Study 2: Are there any pain points in the current user flow of searching for, and booking into, specific First Aid courses on the St John NSW website?
Researcher: Lynn Teoh
Goal: Validate or invalidate hypothesis that users currently struggle with course or mode of delivery selection on the current website
Dates: 27 Feb 2023 - 1 Mar 2023 (3 days)
Methodology: Moderated usability testing (n=11)
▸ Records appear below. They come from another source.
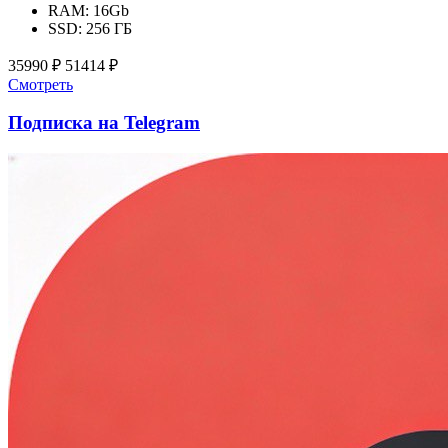
RAM:
16Gb
SSD:
256 ГБ
35990 ₽
51414 ₽
Смотреть
Подписка на Telegram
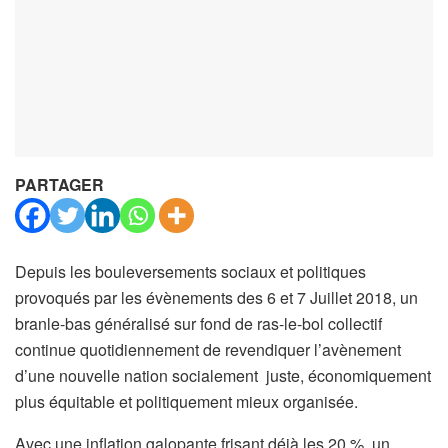
PARTAGER
Depuis les bouleversements sociaux et politiques
provoqués par les évènements des 6 et 7 Juillet 2018, un
branle-bas généralisé sur fond de ras-le-bol collectif
continue quotidiennement de revendiquer l’avènement
d’une nouvelle nation socialement juste, économiquement
plus équitable et politiquement mieux organisée.
Avec une inflation galopante frisant déjà les 20 %, un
Flows tested: 1) Searching for, and booking into, a First Aid course, 2) Finding the ‘Asthma and Anaphylaxis’ course
I specifically wanted to test both an “easy to find” course (First Aid), and one that may be more likely to challenge users (Asthma and Anaphylaxis) to better observe how users interacted with the site’s IA and what problem solving strategies they employed when stuck.
Key findings:
First Aid course flow
All users expressed verbal overwhelm at course listing page
Moderately high rate of task failure (abandonment) or task success with error - several users not reading body copy in detail
Some users struggled to identify which mode of delivery was suitable for their needs
Users frustrated at manual duplication of personal details in payment section, missed ‘same details as previous’ checkbox (placement issue?)
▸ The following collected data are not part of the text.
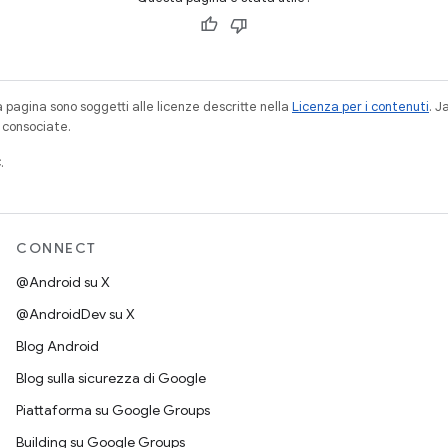
a pagina sono soggetti alle licenze descritte nella
Licenza per i contenuti
. 
à consociate.
.
CONNECT
@Android su X
@AndroidDev su X
Blog Android
Blog sulla sicurezza di Google
Piattaforma su Google Groups
Building su Google Groups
Asthma and Anaphylaxis flow
All users struggled to find this course - typical mode of search was 1) looked in First Aid courses category, 2) looked in Specialised courses category, then 3) attempted site-wide search
Users who found the course successfully all verbalised some form of “this is not where I expected Asthma and Anaphylaxis to be”
Metrics:
St John NSW website usability (System Usability Score, SUS): 50.5 (n=11)
First Aid flow
Success rate:
6/11 task success
2/11 task success with error
3/11 task failure
Mean time on task: 3min 11sec (n=11)
Customer satisfaction (Customer Effort Score, CES): 3.7 out of 5 (n=6)
Asthma and Anaphylaxis flow
Success rate:
3/6 task success
3/6 task failure
Mean time on task: 3min 48sec (n=6)
Customer satisfaction (CES): 1.3 out of 5 (n=6)
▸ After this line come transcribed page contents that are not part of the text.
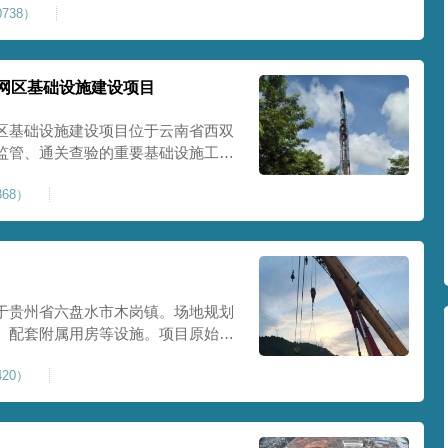
738）
提升场地整体承载力与均匀性，消除不
目
网区基础设施建设项目
区基础设施建设项目位于云南省西双
监管、通关查验的重要基础设施工
处理总面积约 5 万平方米，采用强
68）
地基承载力、消除不均匀沉降，满足
地使
于贵州省六盘水市木岗镇。场地规划
、配套附属用房等设施。项目原始场
体松散、天然固结程度较低，地基整
20）
储建筑需长期承受货物堆放荷载，对
，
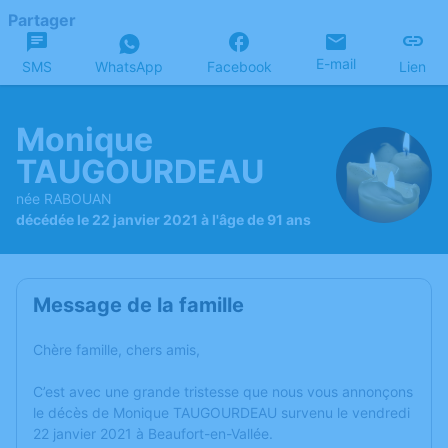
Partager
E-mail
SMS
WhatsApp
Facebook
Lien
Monique
TAUGOURDEAU
née RABOUAN
décédée le 22 janvier 2021 à l'âge de 91 ans
Message de la famille
Chère famille, chers amis,
C’est avec une grande tristesse que nous vous annonçons
le décès de Monique TAUGOURDEAU survenu le vendredi
22 janvier 2021 à Beaufort-en-Vallée.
UXR recommendations made to design team:
Consider focusing on design issues relating to task failure, as this results in 1) potential loss of conversion, 2) phone call or email to St John NSW rep, and 3) poor user experience
First Aid flow: Task success with error appears to be users selecting fastest, most convenient course - consider design options that make it easier for users to identify appropriate mode of delivery
Next UXR steps:
Card sort activity - can the courses be re-categorised to help users find particular courses more easily?